Forkhead-induced G₀ is reversible. (A) DL23 cells were seeded to approximately 5% confluency. Confluency was monitored during the experiment, as described for Fig. 6A, but none of the dishes at any of the indicated time points required splitting. Cells were given fresh medium without 4OHT (−4OHT) or with 500 nM 4OHT (+4OHT) every day. When 4OHT was removed (at day 6), cells were washed twice with medium without 4OHT before the fresh medium was added. Similarly, when cells were again given 4OHT (at day 9), they were washed twice with medium containing 4OHT before the fresh medium was added.
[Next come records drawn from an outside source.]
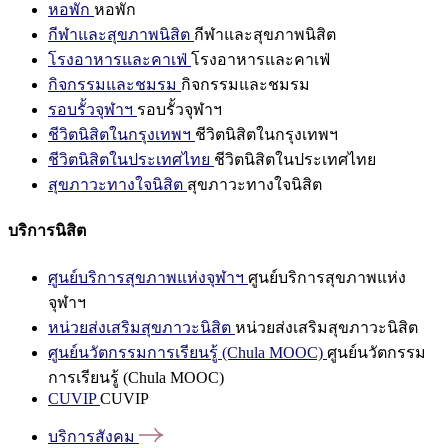
หอพัก
หอพัก
กีฬาและสุขภาพนิสิต
กีฬาและสุขภาพนิสิต
โรงอาหารและคาเฟ่
โรงอาหารและคาเฟ่
กิจกรรมและชมรม
กิจกรรมและชมรม
รอบรั้วจุฬาฯ
รอบรั้วจุฬาฯ
ชีวิตนิสิตในกรุงเทพฯ
ชีวิตนิสิตในกรุงเทพฯ
ชีวิตนิสิตในประเทศไทย
ชีวิตนิสิตในประเทศไทย
สุขภาวะทางใจนิสิต
สุขภาวะทางใจนิสิต
บริการนิสิต
ศูนย์บริการสุขภาพแห่งจุฬาฯ
ศูนย์บริการสุขภาพแห่ง
จุฬาฯ
หน่วยส่งเสริมสุขภาวะนิสิต
หน่วยส่งเสริมสุขภาวะนิสิต
ศูนย์นวัตกรรมการเรียนรู้ (Chula MOOC)
ศูนย์นวัตกรรม
การเรียนรู้ (Chula MOOC)
CUVIP
CUVIP
บริการสังคม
Samples were taken at days 0, 1, 2, 3, 4, 6, 9, and 11, and BrdU incorporation was measured. (B) Samples of primary wild-type MEFs from two independent infections with either a control virus (puro) or an FKHR-L1.A3-encoding retrovirus were analyzed for p19^arf expression by immunoblotting.

FIG. 9.

Model for cell cycle regulation by the PI3K/PKB/Forkhead pathway. When cells do not receive growth factors in early G₁, PKB is not activated and Forkheads (FH) remain active. This results in upregulation of the genes for p27^kip1 and p130 along with yet unidentified target genes, leading to cell cycle exit in nonhematopoietic cells and, with the additional regulation of the Bim and FasL gene products, to apoptosis in hematopoietic cells. Subsequent activation of PKB through receptor tyrosine kinases (RTK) leads to phosphorylation of FH (indicated by the circled p) and inactivation of Forkheads by nuclear exclusion and therefore to cell cycle reentry via downregulation of the Forkhead cell cycle-regulatory target genes. See the text for further details.